Trastienda | Un puñado de palabras al vuelo de «El obsceno pájaro de la noche»

«El afuera es la intemperie que se aleja y nos asedia con su presión indefinida, transmutada en violencia, en policía que controla los límites y golpea, en religión decadente, en búsquedas y creencias que están fuera de nuestro alcance. Pero aún más, es el abismo y el laberinto de las máscaras, de los mitos, del ser alguien. Algo que sostenga lo real, que sostenga la posición en la vida.»

La novela El obsceno pájaro de la noche de José Donoso marca un desvío en la literatura realista y diría en la literatura de representación. Es un espectro lúcido de los procesos literarios y de identidad desfondada. Es el roce con la materialidad en la lengua, como si su orientación de sentido fuese intervenida y dislocada por esa materialidad que comienza a ocuparla.

Máscaras, mitos, cuerpos, transfiguraciones, sexo hechizado, castraciones, reposiciones, intercambios, mutilaciones, injertos. Movimientos de un mundo en constante desplome. Rostros de cartón piedra o deformes como el grotesco. Imbunches y brujería. Un perro amarillo como fondo permanente, recorrido de una mirada animal que lo transforma todo. Y lo que queda es el despojo hecho cenizas. Una vida que se esfuma al borde del río que cruza una historia, las historias que se desvanecen, como un río de palabras, la misma narración del mudito. Un mundo oculto y grotesco. Y la necesidad de la máscara, de ser alguien aunque el tiempo termina barriendo con todo y hay quienes nunca tuvieron una máscara y pudieron habitarlas todas. El desamparo de los sospechosos sin nombre, de los que no tienen lugar, y la calle es su abismo, los expulsa, los mueve en la incomodidad animal, en el porte de su miembro que los mantiene en la excreción de vida a como dé lugar. Una violencia permanente en los muros de adobe que contienen una mirada, una pregunta desesperada, una venganza contra toda la significación idiota de un país que no termina de ser. Del barrio la Chimba hacia su propia intemperie, lo único que queda es la desprotección absoluta de todos esos fantasmas que pueblan las palabras y la conjuración atormentada de alguna fuerza sobrenatural (la artificialidad del collage de carne, del mosaico religioso a los fragmentos de cuerpos y vidas ajenos, injertos y mutilaciones) que no hace más que cortar y pegar carne contra carne, monstruos con monstruos, deformaciones y palabras. En los bordes de la representación no hay país posible, no hay identidad. Y está el grito desasosegado de ser alguien, de vestirse con la ropa que los jutres imponen, para hacerse visible, ser reconocido. Y lo más interesante de ese abismo de la identidad, es el abismo de la escritura. Esos mismos cortes son los procesos portentosos de una novela de esta magnitud, un monstruo de cortes que son los signos, las palabras como injertos arrastrados por la fuerza que los impulsa. El mostrar lo que no vemos, la necesidad de la máscara que se ha hecho parte de la piel, que reconocemos como propia, es un proceso sin terminar. Un ocultamiento que solo pueden ver los que han quedado al margen, porque no se reconocen, porque sus máscaras se notan y notan la tuya y la de todo lo que está en escena, es la mirada obscena de este pájaro de la noche que no deja de vernos.

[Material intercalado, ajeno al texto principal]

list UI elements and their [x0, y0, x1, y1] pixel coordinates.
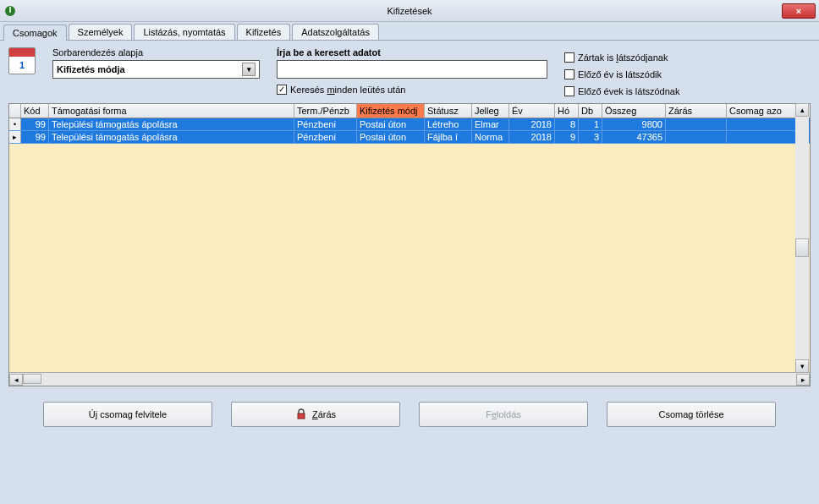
col-marker[interactable]	[9, 104, 21, 118]
scroll-up-icon[interactable]: ▴	[795, 103, 809, 117]
cell-ev: 2018	[509, 131, 555, 143]
checkbox-icon[interactable]	[277, 85, 287, 95]
grid-header: Kód Támogatási forma Term./Pénzb Kifizet…	[9, 104, 810, 118]
sort-label: Sorbarendezés alapja	[52, 47, 260, 58]
cell-csaz	[727, 118, 798, 130]
new-package-button[interactable]: Új csomag felvitele	[43, 402, 212, 427]
grid-outer: Kód Támogatási forma Term./Pénzb Kifizet…	[8, 103, 811, 386]
cell-osszeg: 9800	[602, 118, 666, 130]
checkbox-icon[interactable]	[564, 52, 574, 63]
svg-rect-1	[9, 7, 11, 13]
hscroll-thumb[interactable]	[23, 374, 41, 384]
check-zartak[interactable]: Zártak is látszódjanak	[564, 52, 679, 63]
col-term[interactable]: Term./Pénzb	[294, 104, 357, 118]
col-csaz[interactable]: Csomag azo	[727, 104, 798, 118]
cell-jelleg: Norma	[472, 131, 509, 143]
scroll-down-icon[interactable]: ▾	[795, 359, 809, 373]
close-icon: ×	[796, 6, 801, 16]
cell-statusz: Fájlba í	[425, 131, 472, 143]
col-forma[interactable]: Támogatási forma	[49, 104, 294, 118]
check-elozo-ev-label: Előző év is látszódik	[578, 69, 662, 79]
tab-bar: Csomagok Személyek Listázás, nyomtatás K…	[0, 22, 819, 40]
cell-osszeg: 47365	[602, 131, 666, 143]
table-row[interactable]: ▸ 99 Települési támogatás ápolásra Pénzb…	[9, 131, 810, 144]
row-marker: ▸	[9, 131, 21, 143]
search-label: Írja be a keresett adatot	[277, 47, 547, 58]
tab-szemelyek[interactable]: Személyek	[69, 24, 133, 40]
cell-mod: Postai úton	[357, 131, 425, 143]
tab-csomagok[interactable]: Csomagok	[3, 25, 67, 41]
check-elozo-ev[interactable]: Előző év is látszódik	[564, 69, 679, 79]
col-ho[interactable]: Hó	[555, 104, 579, 118]
cell-kod: 99	[21, 118, 49, 130]
cell-ev: 2018	[509, 118, 555, 130]
cell-kod: 99	[21, 131, 49, 143]
titlebar: Kifizetések ×	[0, 0, 819, 22]
cell-zaras	[666, 131, 727, 143]
cell-ho: 8	[555, 118, 579, 130]
horizontal-scrollbar[interactable]: ◂ ▸	[9, 372, 810, 386]
col-kod[interactable]: Kód	[21, 104, 49, 118]
col-ev[interactable]: Év	[509, 104, 555, 118]
delete-package-button[interactable]: Csomag törlése	[607, 402, 776, 427]
app-icon	[3, 4, 17, 18]
tab-adatszolg[interactable]: Adatszolgáltatás	[292, 24, 379, 40]
content-panel: 1 Sorbarendezés alapja Kifizetés módja ▾…	[0, 40, 819, 442]
search-block: Írja be a keresett adatot Keresés minden…	[277, 47, 547, 95]
cell-mod: Postai úton	[357, 118, 425, 130]
checkbox-icon[interactable]	[564, 69, 574, 79]
cell-statusz: Létreho	[425, 118, 472, 130]
col-zaras[interactable]: Zárás	[666, 104, 727, 118]
vertical-scrollbar[interactable]: ▴ ▾	[795, 103, 809, 373]
search-after-key[interactable]: Keresés minden leütés után	[277, 85, 547, 95]
col-jelleg[interactable]: Jelleg	[472, 104, 509, 118]
lock-label: Zárás	[312, 409, 336, 419]
grid-wrap: Kód Támogatási forma Term./Pénzb Kifizet…	[8, 103, 811, 386]
cell-forma: Települési támogatás ápolásra	[49, 131, 294, 143]
toolbar-row: 1 Sorbarendezés alapja Kifizetés módja ▾…	[8, 47, 811, 96]
button-bar: Új csomag felvitele Zárás Feloldás Csoma…	[8, 386, 811, 442]
data-grid[interactable]: Kód Támogatási forma Term./Pénzb Kifizet…	[8, 103, 811, 386]
search-after-key-label: Keresés minden leütés után	[290, 85, 405, 95]
delete-package-label: Csomag törlése	[658, 409, 723, 419]
filter-checks: Zártak is látszódjanak Előző év is látsz…	[564, 47, 679, 96]
row-marker: •	[9, 118, 21, 130]
calendar-icon[interactable]: 1	[8, 47, 36, 74]
chevron-down-icon[interactable]: ▾	[242, 63, 256, 76]
col-db[interactable]: Db	[579, 104, 602, 118]
lock-icon	[295, 408, 307, 420]
sort-value: Kifizetés módja	[57, 64, 125, 74]
lock-button[interactable]: Zárás	[231, 402, 400, 427]
cell-ho: 9	[555, 131, 579, 143]
scroll-left-icon[interactable]: ◂	[9, 374, 23, 386]
new-package-label: Új csomag felvitele	[89, 409, 167, 419]
sort-block: Sorbarendezés alapja Kifizetés módja ▾	[52, 47, 260, 79]
grid-body: • 99 Települési támogatás ápolásra Pénzb…	[9, 118, 810, 144]
cell-zaras	[666, 118, 727, 130]
cell-db: 1	[579, 118, 602, 130]
check-zartak-label: Zártak is látszódjanak	[578, 52, 668, 63]
tab-listazas[interactable]: Listázás, nyomtatás	[134, 24, 234, 40]
unlock-button[interactable]: Feloldás	[419, 402, 588, 427]
col-statusz[interactable]: Státusz	[425, 104, 472, 118]
hscroll-track[interactable]	[23, 374, 796, 386]
tab-kifizetes[interactable]: Kifizetés	[237, 24, 291, 40]
check-elozo-evek[interactable]: Előző évek is látszódnak	[564, 86, 679, 96]
cell-term: Pénzbeni	[294, 118, 357, 130]
col-osszeg[interactable]: Összeg	[602, 104, 666, 118]
col-mod[interactable]: Kifizetés módj	[357, 104, 425, 118]
cell-forma: Települési támogatás ápolásra	[49, 118, 294, 130]
scroll-right-icon[interactable]: ▸	[796, 374, 810, 386]
check-elozo-evek-label: Előző évek is látszódnak	[578, 86, 679, 96]
cell-term: Pénzbeni	[294, 131, 357, 143]
vscroll-thumb[interactable]	[795, 238, 809, 257]
search-input[interactable]	[277, 60, 547, 79]
cell-jelleg: Elmar	[472, 118, 509, 130]
vscroll-track[interactable]	[795, 117, 809, 359]
grid-empty-area	[9, 144, 810, 372]
close-button[interactable]: ×	[782, 3, 816, 19]
checkbox-icon[interactable]	[564, 86, 574, 96]
sort-select[interactable]: Kifizetés módja ▾	[52, 60, 260, 79]
table-row[interactable]: • 99 Települési támogatás ápolásra Pénzb…	[9, 118, 810, 131]
unlock-label: Feloldás	[486, 409, 521, 419]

La literatura chilena ha tenido como obsesión la identidad. Representarse el ser chileno como aquel ente civilizado idealista que con su voluntad (liberal) puede construirse una vida decente, o como el que lucha contra la naturaleza y sobrevive por su fuerza (Latorre) y se autoconstruye, pero esas imágenes fracasan y exigen una figura que sostenga la imagen que nos damos. Desde Manuel Rojas el deslizamiento fantasmal de los contornos poco precisos del ser chileno abren un desfondamiento en el desamparo de no ser sino una caída. Un puñado de palabras que no pueden sino hundirse con el rio y desaparecer en el silencio del viento cordillerano. Un silencio mineral donde las piedras que estuvieron antes que nosotros lo estarán cuando no haya nada. Donoso abre la herida con la fuerza poética de su prosa. La abre hasta el vértigo. En las casas de tierra, adobe, en las casas patronales, en las extensiones de una pesadilla. En el deslizamiento, como el hechizo de un soplo, de un ruido, sonidos y carne que se van desgajando, desmintiendo, anulando la importancia de cualquier forma de superioridad de casta. Notable momento en que el resentimiento de Jerónimo emerge, por el hermoso pañuelo hecho por la Peta Ponce, y nos sumerge en el odio resentido contra la vida. Una vieja y su colchón pudriéndose, no podría producir esa belleza. Ese momento reconocible de la oscuridad de una clase que se fabrica su superioridad de casta, se impone construyendo muros que nos separen, de tal modo que nadie los cruce si no tiene el aspecto de su propia invención. Pero por las rendijas, por las miradas, por las palabras, por medio de esas manos gastadas aparece algo que nos sorprende por su belleza. Siempre asediados por los de afuera como si entre los muros aparecieran los brazos que los tironean fuera de la ilusión de su investidura. Investidura que se teje en las relaciones, y aparece cuando esas relaciones tocan su tejido, una ficción jerárquica. Así sucede con la escritura. Una ontología que sigue los pasos de una sustracción irremediable. La sacralidad de la que emana lo que mueve las búsqueda de un reconocimiento beato rechazado.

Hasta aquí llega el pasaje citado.